8. (U) FDI: American Investment Firm to Finance Construction of
Hokkaido's Largest Distribution Center
--------------------------------------------- ---------

In early August, Chicago-based LaSalle Investment Management
(LSIM) announced it will invest five billion yen ($42 million)
toward the construction of a multi-use distribution center in
Hokkaido.

Slated to open in 2008 at an industrial park in the Sapporo
suburb of Ebetsu, the facility will be Hokkaido's largest
distribution center. With 300 employees, it will have the
capacity to service local food, pharmaceutical and cosmetic
companies as well as government offices in need of document
storage.

The Hokkaido distribution center will be the fifth distribution
center LSIM has financed in Japan. It also marks the second major
investment in Hokkaido for LSIM following the American-style
outlet mall "Rera" near the New Chitose Airport.

Due to cheaper land and lower labor costs, Hokkaido has lagged
behind the rest of Japan in developing a consolidated logistical
system for local companies. However, LSIM sees a business
opportunity as locally operating companies are forced to decrease
logistical costs in the peaked-out consumption goods market due
to the ever-decreasing population. (Sapporo: Ian Hillman/Yumi
Baba)

9. (SBU) Japan's First PFI Port Project under SZSR a Failure in
Kitakyushu
--------------------------------------------- ---------

Hibiki Container Terminal (HCT), Kitakyushu City's 100 billion
yen ($860 million) project under the GOJ's Special Zones for
Structural Reform (SZSR) initiative looks like it may have turned
into another expensive public works white elephant.

Kitakyushu City recently announced that it would buy all terminal
facilities owned by Singapore's PSA International-led consortium
for four billion yen ($34 million) in October 2007. The city
plans to contract PSA to continue the maintenance work at the
terminal for the remainder of this FY for 500 million yen ($4.3
million).

Kitakyushu's hub port project was one of the original projects
that inspired the GOJ's SZSR initiative and was the first
Japanese port project to use PFI (private finance initiative)
teamed up with a foreign port operator. However, the project has
barely stayed afloat since its April 2005 inception.

While PSA will remain the leading shareholder in the consortium,
post contacts said that the firm's representatives left
Kitakyushu over a year ago and speculated that PSA would
eventually end its involvement with the project.
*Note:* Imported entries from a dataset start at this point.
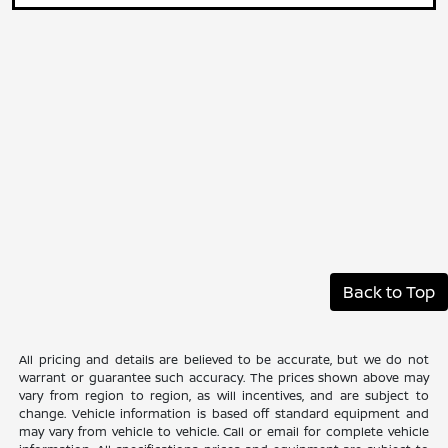
Back to Top
All pricing and details are believed to be accurate, but we do not
warrant or guarantee such accuracy. The prices shown above may
vary from region to region, as will incentives, and are subject to
change. Vehicle information is based off standard equipment and
may vary from vehicle to vehicle. Call or email for complete vehicle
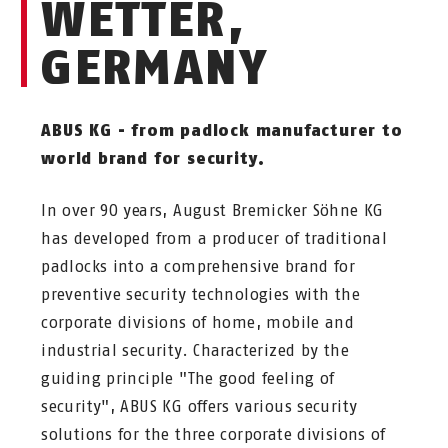
WETTER,
GERMANY
ABUS KG - from padlock manufacturer to
world brand for security.
In over 90 years, August Bremicker Söhne KG
has developed from a producer of traditional
padlocks into a comprehensive brand for
preventive security technologies with the
corporate divisions of home, mobile and
industrial security. Characterized by the
guiding principle "The good feeling of
security", ABUS KG offers various security
solutions for the three corporate divisions of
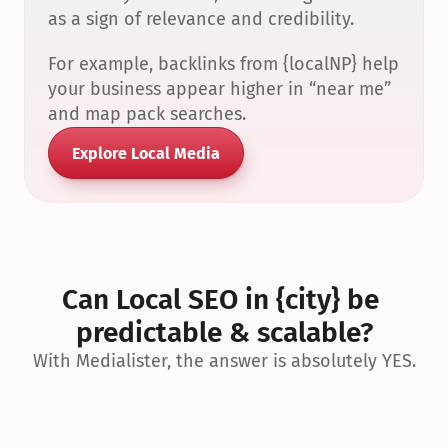
as a sign of relevance and credibility.
For example, backlinks from {localNP} help 
your business appear higher in “near me” 
and map pack searches.
Explore Local Media
Can Local SEO in {city} be 
predictable & scalable?
With Medialister, the answer is absolutely YES.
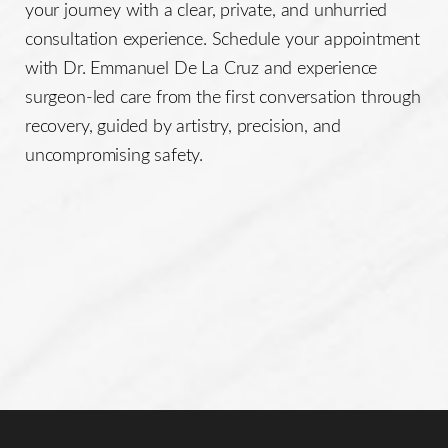
your journey with a clear, private, and unhurried
consultation experience. Schedule your appointment
with Dr. Emmanuel De La Cruz and experience
surgeon-led care from the first conversation through
recovery, guided by artistry, precision, and
uncompromising safety.
Line Height
Text Align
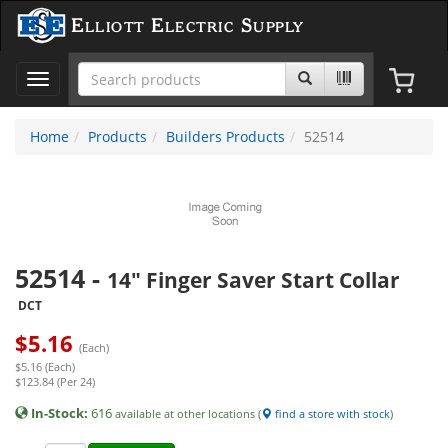
Elliott Electric Supply
Toggle
navigation
Home
Products
Builders Products
52514
52514
-
14" Finger Saver Start Collar
DCT
$
5.16
(Each)
$5.16 (Each)
$123.84 (Per 24)
In-Stock:
616
available at other locations (
find a store with stock
)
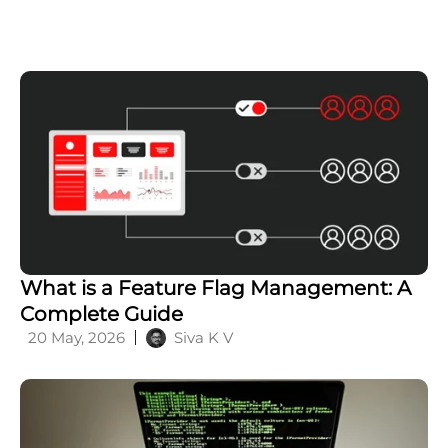
Insights
perspectives, straight from
our technology specialists
to your inbox.
Subscribe now
Related Posts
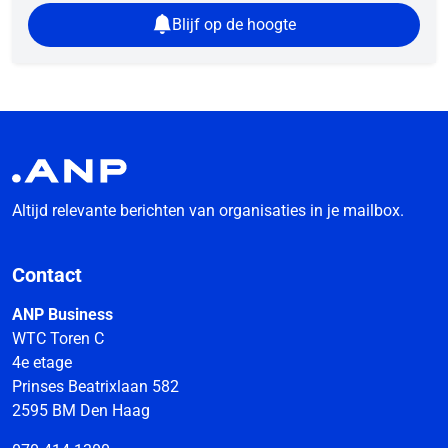
Blijf op de hoogte
Altijd relevante berichten van organisaties in je mailbox.
Contact
ANP Business
WTC Toren C
4e etage
Prinses Beatrixlaan 582
2595 BM Den Haag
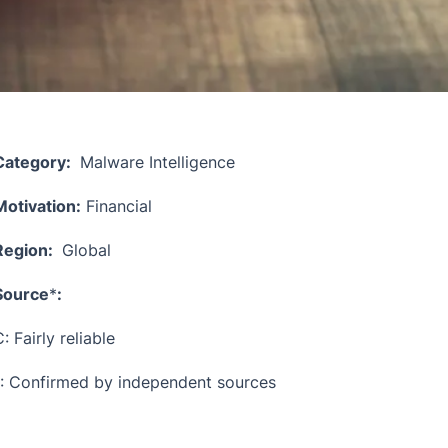
Category:
Malware Intelligence
Motivation:
Financial
Region:
Global
Source
*
:
: Fairly reliable
1: Confirmed by independent sources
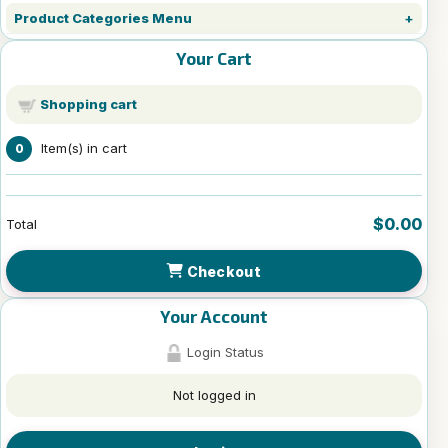
Product Categories Menu
Your Cart
Shopping cart
Item(s) in cart
0
$0.00
Total
Checkout
Your Account
Login Status
Not logged in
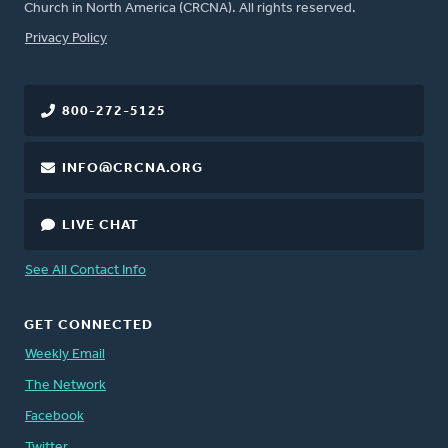
Church in North America (CRCNA). All rights reserved.
FOOTER
Privacy Policy
800-272-5125
INFO@CRCNA.ORG
LIVE CHAT
See All Contact Info
GET CONNECTED
Weekly Email
The Network
Facebook
Twitter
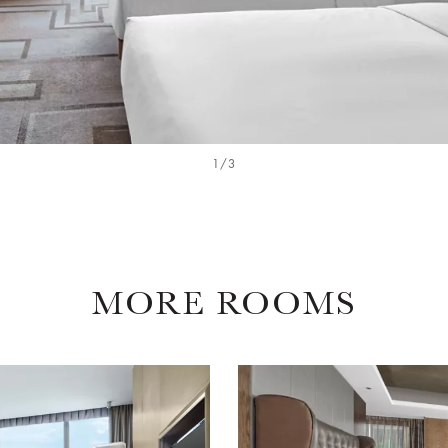
1/3
MORE ROOMS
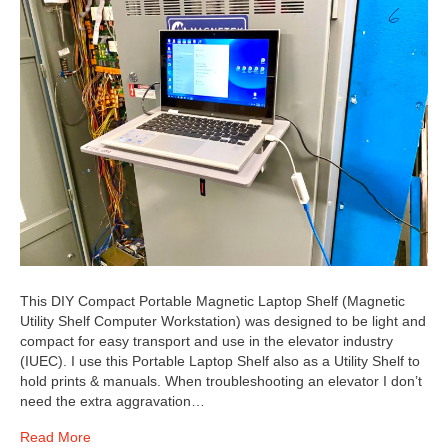
This DIY Compact Portable Magnetic Laptop Shelf (Magnetic
Utility Shelf Computer Workstation) was designed to be light and
compact for easy transport and use in the elevator industry
(IUEC). I use this Portable Laptop Shelf also as a Utility Shelf to
hold prints & manuals. When troubleshooting an elevator I don’t
need the extra aggravation…
Read More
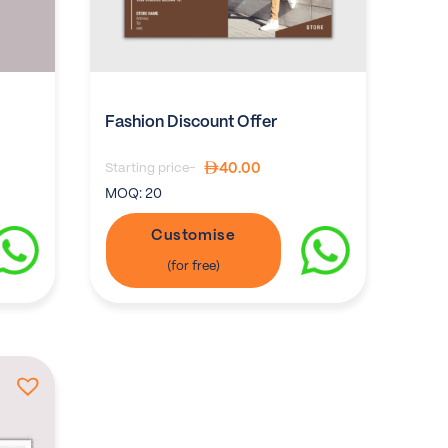
Fashion Discount Offer
40.00
Starting price-
MOQ:
20
Customise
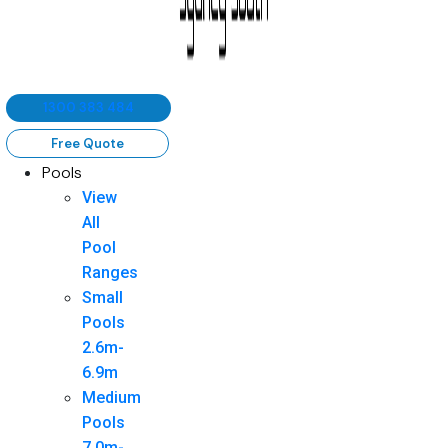
1300 383 484
Free Quote
Pools
View
All
Pool
Ranges
Small
Pools
2.6m-
6.9m
Medium
Pools
7.0m-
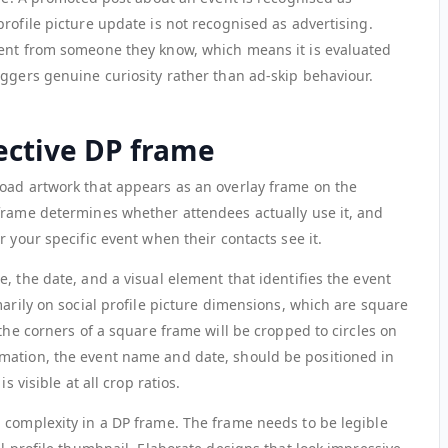
rofile picture update is not recognised as advertising.
ment from someone they know, which means it is evaluated
iggers genuine curiosity rather than ad-skip behaviour.
ective DP frame
oad artwork that appears as an overlay frame on the
frame determines whether attendees actually use it, and
 your specific event when their contacts see it.
, the date, and a visual element that identifies the event
marily on social profile picture dimensions, which are square
 the corners of a square frame will be cropped to circles on
mation, the event name and date, should be positioned in
s visible at all crop ratios.
 complexity in a DP frame. The frame needs to be legible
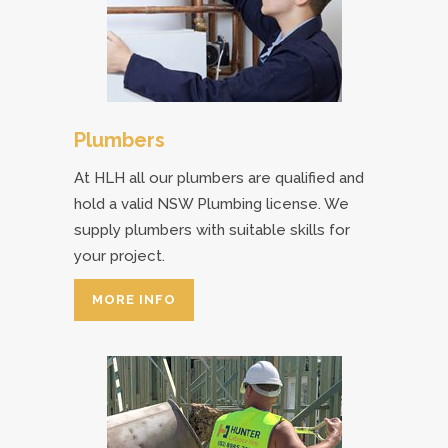
Plumbers
At HLH all our plumbers are qualified and
hold a valid NSW Plumbing license. We
supply plumbers with suitable skills for
your project.
MORE INFO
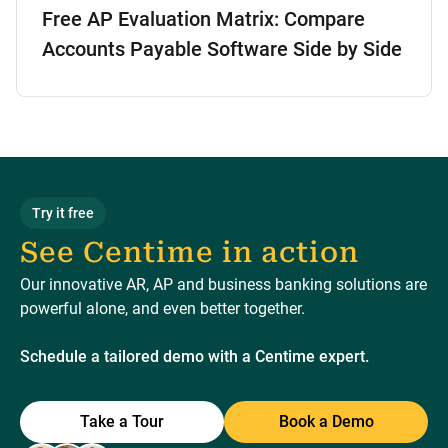
Free AP Evaluation Matrix: Compare
Accounts Payable Software Side by Side
Try it free
See Centime in action
Our innovative AR, AP and business banking solutions are
powerful alone, and even better together.
Schedule a tailored demo with a Centime expert.
Take a Tour
Book a Demo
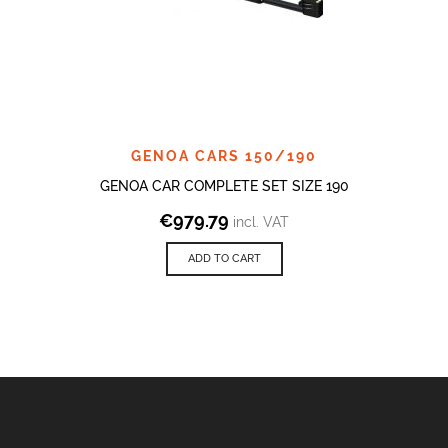
GENOA CARS 150/190
GENOA CAR COMPLETE SET SIZE 190
€
979.79
incl. VAT
ADD TO CART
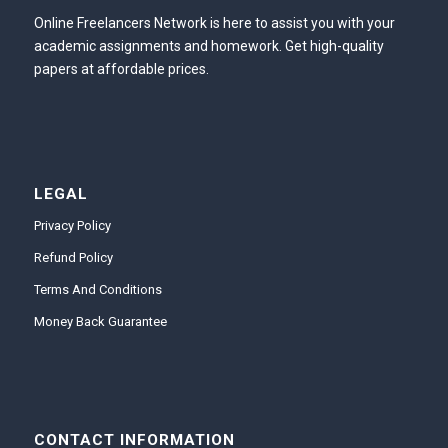
Online Freelancers Network is here to assist you with your
academic assignments and homework. Get high-quality
papers at affordable prices.
LEGAL
Privacy Policy
Refund Policy
Terms And Conditions
Money Back Guarantee
CONTACT INFORMATION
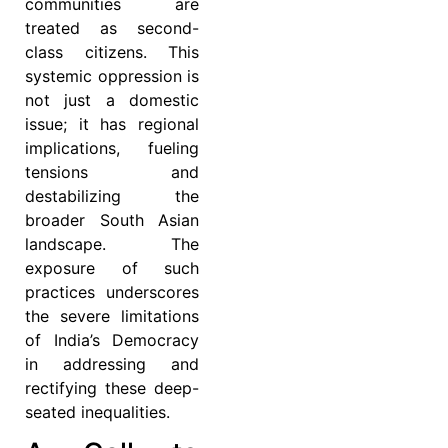
communities are
treated as second-
class citizens. This
systemic oppression is
not just a domestic
issue; it has regional
implications, fueling
tensions and
destabilizing the
broader South Asian
landscape. The
exposure of such
practices underscores
the severe limitations
of India’s Democracy
in addressing and
rectifying these deep-
seated inequalities.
For detailed
information on HCT, please see the attached. (Fukuoka: Yuko
Nagatomo/Jim Crow)

---------------------
AGRICULTURE AND TRADE
---------------------

10. (SBU) Japan's New WTO Tandem from Same Faction
--------------------------------------------- ---------

Japan's cabinet reshuffle does not figure to shake up its WTO
team. Trade Minister Akira Amari remains in place while Japan's
new Agriculture Minister, Takehiko Endo, is cut from the same
policy mold as previous Agriculture Ministers.

Japan's current posture in the Doha Round, most observers agree,
will likely remain familiar -- official professions of support for
the round complemented by insistence that a deal on agriculture
not be too ambitious.

According to press reports, PM Abe had enormous difficulty in
identifying somebody to move over to the Agriculture Ministry
(MAFF). MAFF's two previous ministers were undone by financial

TOKYO 00004052 004 OF 010


scandal, with Toshikatsu Matsuoka's tenure ending in suicide in
late May.

Endo, 68, is a crusty veteran familiar with agriculture affairs,
including a stint as MAFF's senior vice minister. He reportedly
enjoys the support of the LDP agriculture caucus in the Diet.
A senior official at the Trade Ministry (METI) involved in the
Doha talks told us he was optimistic that Endo would do well in
his new job. Endo comes from the same political faction in the
LDP as Amari.

Junior to Amari in length of service in the Diet -- eight terms
versus six -- Endo figures to work well with the Trade Minister.
Separately, a MAFF official confirmed to us that Endo would not
be traveling to the APEC Senior Leaders meetings in Australia.
(ECON: Nicholas Hill)

11. (SBU) Stay the Course on Agriculture Reform?
--------------------------------------------- ---------

Will the new Agriculture Minister do an about face on necessary
reforms in the farm sector after PM Abe and his government
suffered a drubbing in last month's elections in the rural parts
of Japan?

The ruling coalition's hold on single-seat constituencies in
rural areas plunged from 29 to six in the Upper House. Takehiko
Endo, the new Agriculture Minister, has been an outspoken voice
for a long time underscoring the urgency of helping these
depressed regions.

At his inaugural press conference, however, which began before
midnight on August 27 and continued into the early morning, Endo
said in essence that the government must stay the course on
agriculture reform.

When asked about the opposition Democratic Party of Japan's
criticism of the government's policy of focusing direct payments
on bigger farms, Endo said existing policies were consistent with
the need to restructure the farm sector.

The DPJ's proposals, he said, to give payments to all farmers
effectively would derail structural reforms, stimulate production,
go against WTO principles, and disadvantage Japan in the Doha
talks.

Endo added that such broad subsidies would be an increased burden
on Japanese taxpayers. There was a serious income divide, he said,
between rural and urban areas, but revitalizing these areas would
not only come out of policies to help farmers.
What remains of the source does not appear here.